### [AIM OF THE TASK]
How many lines of the data include the string "をあなたへ"? State the number and nothing else.

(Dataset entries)
BEGIN

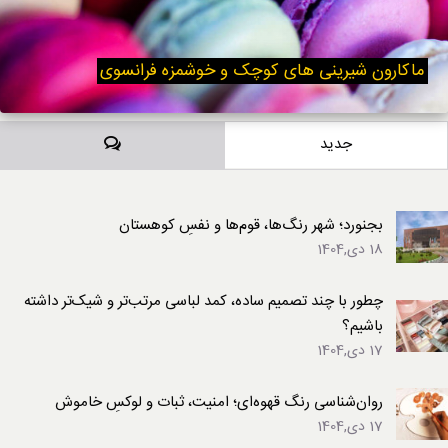
ماکارون شیرینی های کوچک و خوشمزه فرانسوی
دیدگاه‌ها
جدید
بجنورد؛ شهر رنگ‌ها، قوم‌ها و نفسِ کوهستان
18 دی,1404
چطور با چند تصمیم ساده، کمد لباسی مرتب‌تر و شیک‌تر داشته
باشیم؟
17 دی,1404
روان‌شناسی رنگ قهوه‌ای؛ امنیت، ثبات و لوکسِ خاموش
17 دی,1404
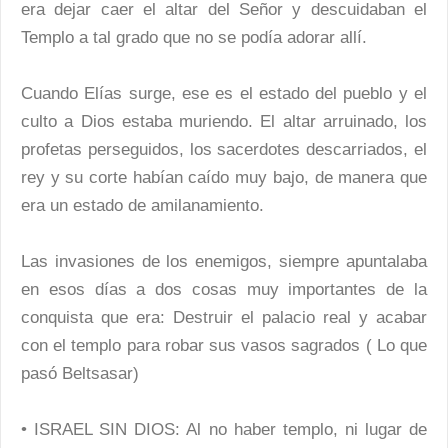
era dejar caer el altar del Señor y descuidaban el
Templo a tal grado que no se podía adorar allí.
Cuando Elías surge, ese es el estado del pueblo y el
culto a Dios estaba muriendo. El altar arruinado, los
profetas perseguidos, los sacerdotes descarriados, el
rey y su corte habían caído muy bajo, de manera que
era un estado de amilanamiento.
Las invasiones de los enemigos, siempre apuntalaba
en esos días a dos cosas muy importantes de la
conquista que era: Destruir el palacio real y acabar
con el templo para robar sus vasos sagrados ( Lo que
pasó Beltsasar)
• ISRAEL SIN DIOS: Al no haber templo, ni lugar de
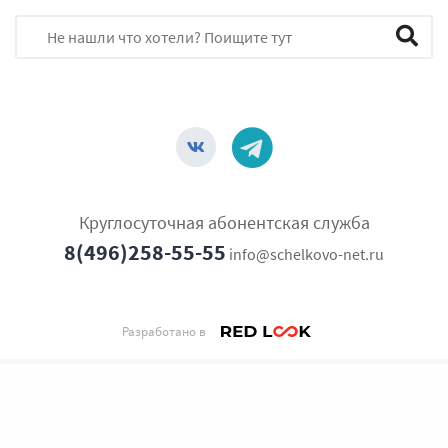
Круглосуточная абонентская служба
8(496)258-55-55
info@schelkovo-net.ru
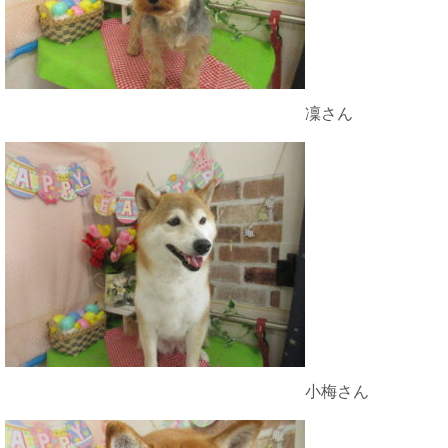
凜さん
小梅さん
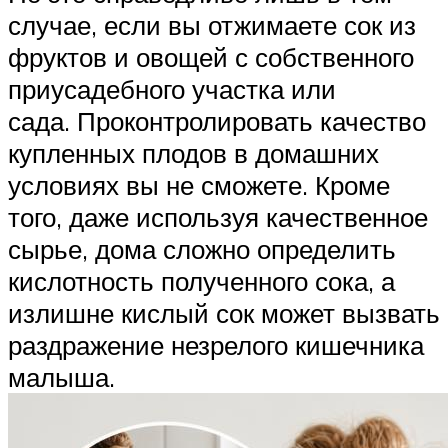
случае, если вы отжимаете сок из
фруктов и овощей с собственного
приусадебного участка или
сада. Проконтролировать качество
купленных плодов в домашних
условиях вы не сможете. Кроме
того, даже используя качественное
сырье, дома сложно определить
кислотность полученного сока, а
излишне кислый сок может вызвать
раздражение незрелого кишечника
малыша.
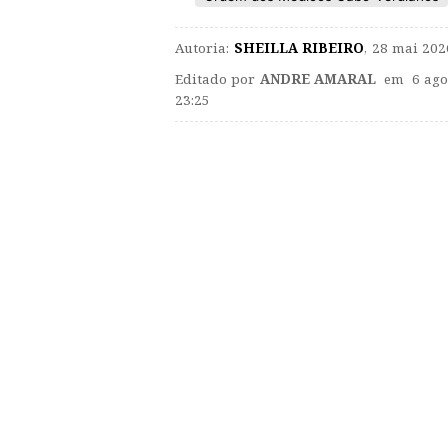
Autoria:
SHEILLA RIBEIRO
,
28 mai 202
Editado por
ANDRE AMARAL
em 6 ago
23:25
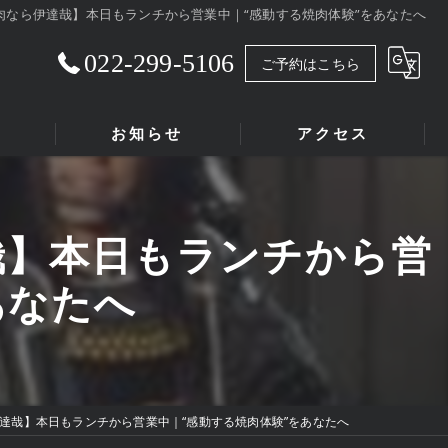
肉なら伊達哉】本日もランチから営業中｜“感動する焼肉体験”をあなたへ
022-299-5106
ご予約はこちら
お知らせ
アクセス
哉】本日もランチから営
あなたへ
達哉】本日もランチから営業中｜“感動する焼肉体験”をあなたへ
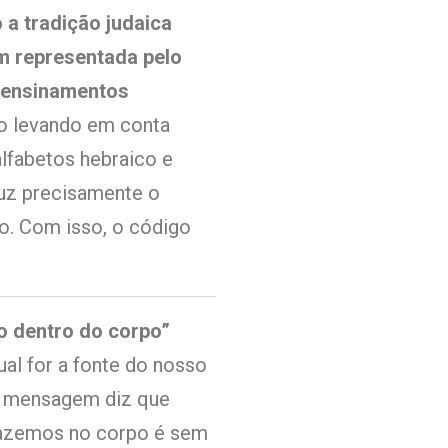
 a tradição judaica
m representada pelo
s ensinamentos
 levando em conta
lfabetos hebraico e
uz precisamente o
. Com isso, o código
o dentro do corpo”
ual for a fonte do nosso
na mensagem diz que
trazemos no corpo é sem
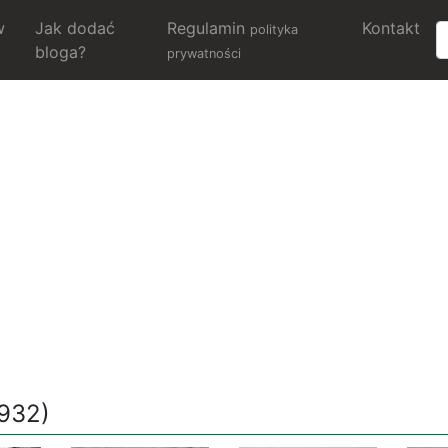
w
Jak dodać
Regulamin
Kontakt
polityka
bloga?
prywatności
/932)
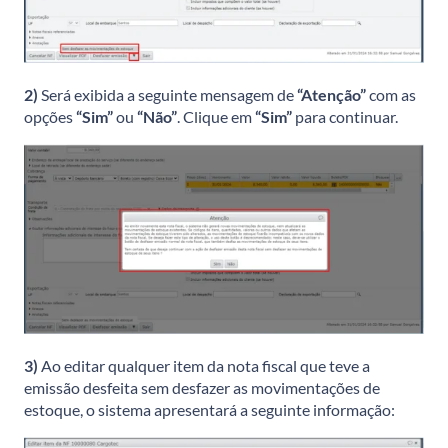
2)
Será exibida a seguinte mensagem de
“Atenção”
com as
opções
“Sim”
ou
“Não”
. Clique em
“Sim”
para continuar.
3)
Ao editar qualquer item da nota fiscal que teve a
emissão desfeita sem desfazer as movimentações de
estoque, o sistema apresentará a seguinte informação:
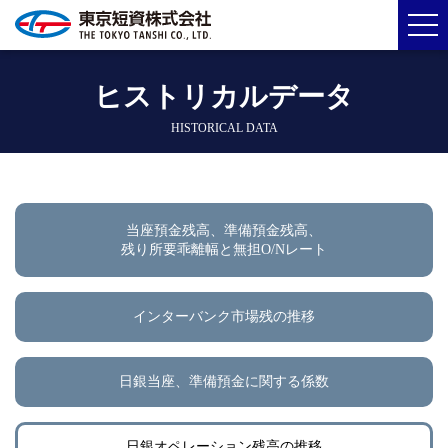
ヒストリカルデータ
HISTORICAL DATA
当座預金残高、準備預金残高、
残り所要乖離幅と無担O/Nレート
インターバンク市場残の推移
日銀当座、準備預金に関する係数
日銀オペレーション残高の推移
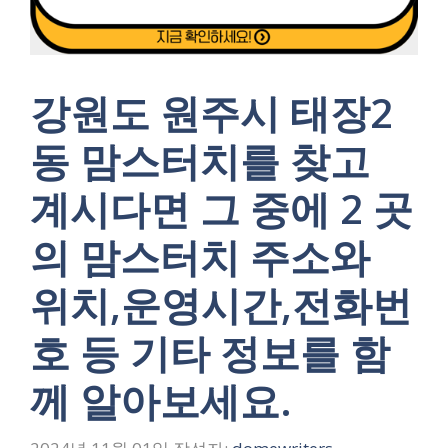
강원도 원주시 태장2
동 맘스터치를 찾고
계시다면 그 중에 2 곳
의 맘스터치 주소와
위치,운영시간,전화번
호 등 기타 정보를 함
께 알아보세요.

END

### [WRITTEN SOLUTION]
2